Хань Фэй-цзы и это положение переводит в плоскость практической политики: правитель должен воздерживаться от самостоятельных действий, скрываться в глубине своего дворца и ни в коем случае не выказывать своих намерений, дабы не позволить своему окружению играть на его желаниях. Тотальность его господства вообще не позволяет ему вступать в какие-либо личные отношения со своими подданными. Хань Фэй апеллирует к Лао-цзы: как рыба не должна покидать глубин, так и правитель не должен обнаруживать себя и тем более вступать в дебаты по поводу тех или иных вопросов управления.



Мудрец познает мир, не выходя из дома. Он видит естественное Дао, не выглядывая из окна. Чем дальше он идет, тем меньше познает. Поэтому мудрый человек не ходит, но познает. Не видя [вещей] [он] называет их. Он не действуя творит.

«Дао-дэ цзин»

Путь правителя соответствует кругу – символу полноты, не имеющей отличительных признаков. Круг предшествует квадрату и владеет им, как покой владеет движением, а единство владеет множеством. Пребывая в покое, государь «видит глазами и слышит ушами всего мира»; он все узнает от своих чиновников, не предпринимая никаких усилий. Так он на свой лад следует завету Лао-цзы, говорившему, что мудрый «познает мир, не выходя из дома».

Хань Фэй-цзы начал с того, что обещал правителям полную и безусловную власть над миром. Ирония его весьма стройных и последовательных рассуждений заключается в том, что ценой достижения абсолютной власти в конце концов оказывается способность отказаться едва ли не от всех радостей, которые власть может принести человеку. Лишенный желаний и привязанностей, ни для кого не доступный и не ищущий людского поклонения «разумный государь» у Хань Фэй-цзы слишком напоминает аскета, отрекшегося от всех мирских удовольствий. А нужна ли аскету власть?

В любом случае главной темой учения Хань Фэй-цзы остается преемственность актуального и типического. Теоретик законничества рассуждает с натуралистических и прагматических позиций: для него человеческая природа сводится к простейшим нуждам и желаниям людей, к их повседневным заботам и радостям, к инстинкту приобретения и страху перед силой. В глазах Хань Фэй-цзы человека характеризует прежде всего привязанность к физическому существованию и его удовольствиям.

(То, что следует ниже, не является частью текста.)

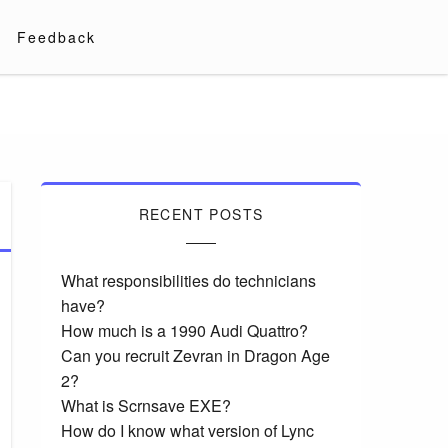
Feedback
RECENT POSTS
What responsibilities do technicians
have?
How much is a 1990 Audi Quattro?
Can you recruit Zevran in Dragon Age
2?
What is Scrnsave EXE?
How do I know what version of Lync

Это сведение духовного к материальному, устранение дистанции между символическим и актуальным аспектами человеческого бытия – характерная черта тиранического режима, наглядно проявлявшаяся в характере и умственном складе самих тиранов. В полной мере свойственна она и объединителю Древнего Китая, первому императору первой китайской империи Цинь Шихуанди, панически боявшемуся за свою жизнь и страстно желавшему физического бессмертия. Отчасти мы можем судить о ней и по глиняным фигурам воинов из гвардии императора, обнаруженным в гробнице Цинь Шихуанди. Лица этих скульптур выделаны очень тщательно и обладают, несомненно, портретным сходством с их прототипами, но это изображения обитателей мира мертвых. Поэтому нас уже не должно удивлять то, что прочие части тела лепились по общему стандарту и являют собой безличный тип. Вот так натуральное и типологически-функциональное сводились воедино даже в каждой отдельной скульптуре.

Крушение законничества

Законники прекрасно понимали значение кодификации и тематизации общественной практики как средства укрепления власти. Однако серьезная ограниченность их теории заключалась в абсолютизации власти как таковой: правитель у законников совершенно лишен прямой связи с обществом и, следовательно, никогда не оказывается перед необходимостью рассмотреть альтернативы действия и сделать реальный выбор. В результате система управления замыкается в себе и все больше пытается воздействовать на общественную жизнь, на этот упрямый «человеческий фактор» посредством физического насилия. Прием, вообще говоря, запретный для власти, ибо открытое насилие и тем более террор как раз самым быстрым и бесповоротным образом дискредитируют и подрывают власть.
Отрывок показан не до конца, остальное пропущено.